SOURCE DATA:

=== Section Start ===

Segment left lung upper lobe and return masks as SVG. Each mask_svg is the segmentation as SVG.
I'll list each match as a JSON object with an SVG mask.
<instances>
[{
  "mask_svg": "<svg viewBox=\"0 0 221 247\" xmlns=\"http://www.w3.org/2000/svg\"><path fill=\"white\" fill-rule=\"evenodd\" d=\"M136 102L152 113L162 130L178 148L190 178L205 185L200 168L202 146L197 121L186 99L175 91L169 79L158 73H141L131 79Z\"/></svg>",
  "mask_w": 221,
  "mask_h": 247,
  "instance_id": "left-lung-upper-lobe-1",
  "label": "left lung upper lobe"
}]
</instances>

=== Section End ===

EXERCISE REQUIREMENTS:
What is needed here is every record above, repeated exactly.

TASK SOLUTION:
Segment left lung upper lobe and return masks as SVG. Each mask_svg is the segmentation as SVG.
I'll list each match as a JSON object with an SVG mask.
<instances>
[{
  "mask_svg": "<svg viewBox=\"0 0 221 247\" xmlns=\"http://www.w3.org/2000/svg\"><path fill=\"white\" fill-rule=\"evenodd\" d=\"M136 102L152 113L162 130L178 148L190 178L205 185L200 168L202 146L197 121L186 99L175 91L169 79L158 73H141L131 79Z\"/></svg>",
  "mask_w": 221,
  "mask_h": 247,
  "instance_id": "left-lung-upper-lobe-1",
  "label": "left lung upper lobe"
}]
</instances>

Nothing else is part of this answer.